If the records include pictures, omit them and set down everything else verbatim.

## INPUT MATERIAL:
********
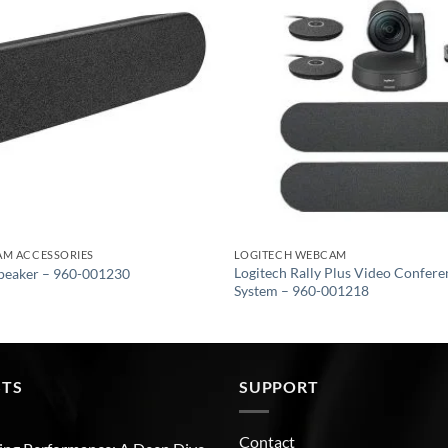
AM ACCESSORIES
LOGITECH WEBCAM
Logitech Rally Plus Video Confer
Speaker – 960-001230
System – 960-001218
STS
SUPPORT
Contact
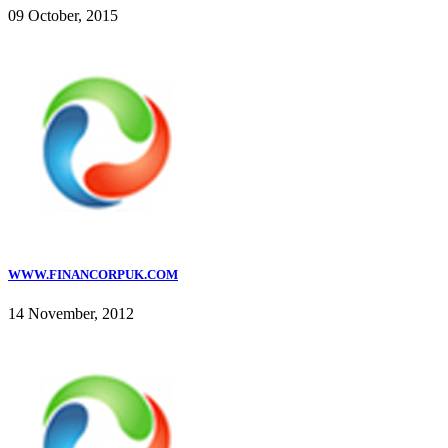
09 October, 2015
WWW.FINANCORPUK.COM
14 November, 2012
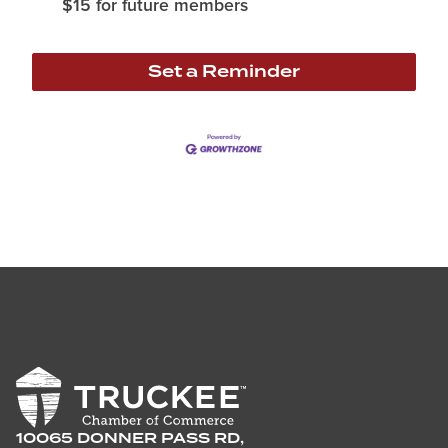
$15 for future members
Set a Reminder
10065 DONNER PASS RD,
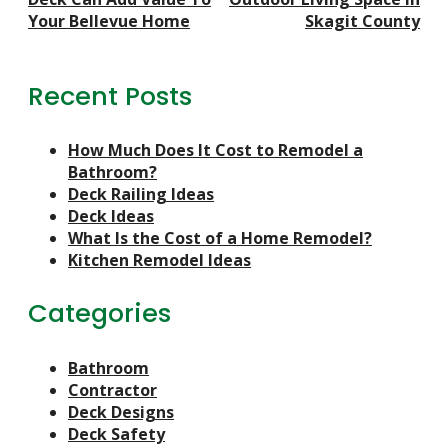
Navigation
Your Bellevue Home
Skagit County
Recent Posts
How Much Does It Cost to Remodel a
Bathroom?
Deck Railing Ideas
Deck Ideas
What Is the Cost of a Home Remodel?
Kitchen Remodel Ideas
Categories
Bathroom
Contractor
Deck Designs
Deck Safety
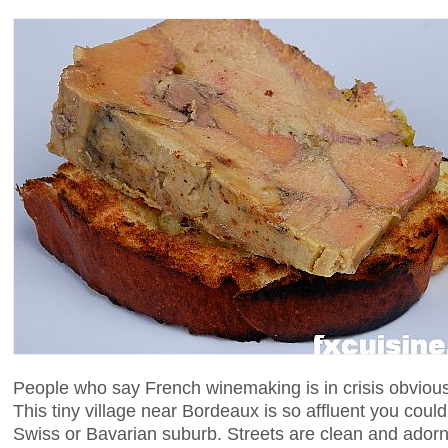
People who say French winemaking is in crisis obvious
This tiny village near Bordeaux is so affluent you coul
Swiss or Bavarian suburb. Streets are clean and adorn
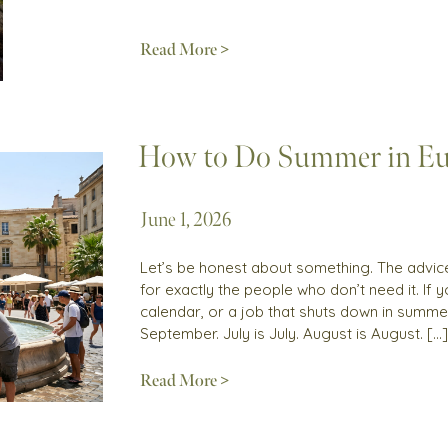
Read More >
How to Do Summer in Eu
June 1, 2026
Let’s be honest about something. The advice 
for exactly the people who don’t need it. If
calendar, or a job that shuts down in summer
September. July is July. August is August. […]
Read More >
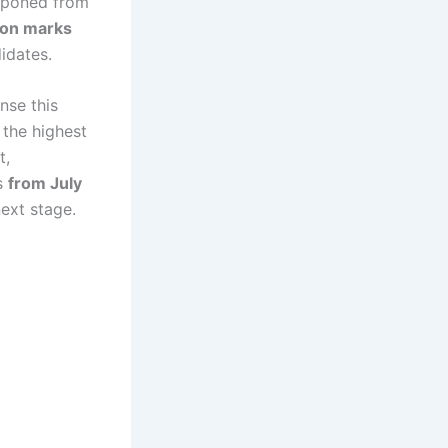
stponed from
ion marks
didates.
nse this
 the highest
t,
es
from July
next stage.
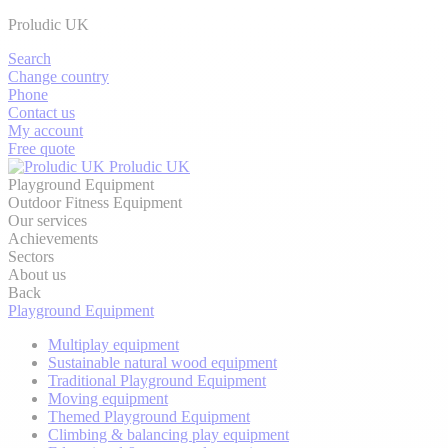
Proludic UK
Search
Change country
Phone
Contact us
My account
Free quote
Proludic UK
Playground Equipment
Outdoor Fitness Equipment
Our services
Achievements
Sectors
About us
Back
Playground Equipment
Multiplay equipment
Sustainable natural wood equipment
Traditional Playground Equipment
Moving equipment
Themed Playground Equipment
Climbing & balancing play equipment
********
## YOUR RESPONSE:
AM ACCESSORIES
LOGITECH WEBCAM
Logitech Rally Plus Video Confer
Speaker – 960-001230
System – 960-001218
STS
SUPPORT
Contact
09 October, 2015
WWW.FINANCORPUK.COM
14 November, 2012
$15 for future members
Set a Reminder
10065 DONNER PASS RD,
Navigation
Your Bellevue Home
Skagit County
Recent Posts
How Much Does It Cost to Remodel a
Bathroom?
Deck Railing Ideas
Deck Ideas
What Is the Cost of a Home Remodel?
Kitchen Remodel Ideas
Categories
Bathroom
Contractor
Deck Designs
Deck Safety
People who say French winemaking is in crisis obvious
This tiny village near Bordeaux is so affluent you coul
Swiss or Bavarian suburb. Streets are clean and adorn
Read More >
How to Do Summer in Eu
June 1, 2026
Let’s be honest about something. The advice 
for exactly the people who don’t need it. If
calendar, or a job that shuts down in summer
September. July is July. August is August. […]
Read More >
stponed from
ion marks
didates.
nse this
 the highest
t,
es
from July
next stage.
Proludic UK
Search
Change country
Phone
Contact us
My account
Free quote
Proludic UK
Playground Equipment
Outdoor Fitness Equipment
Our services
Achievements
Sectors
About us
Back
Playground Equipment
Multiplay equipment
Sustainable natural wood equipment
Traditional Playground Equipment
Moving equipment
Themed Playground Equipment
Climbing & balancing play equipment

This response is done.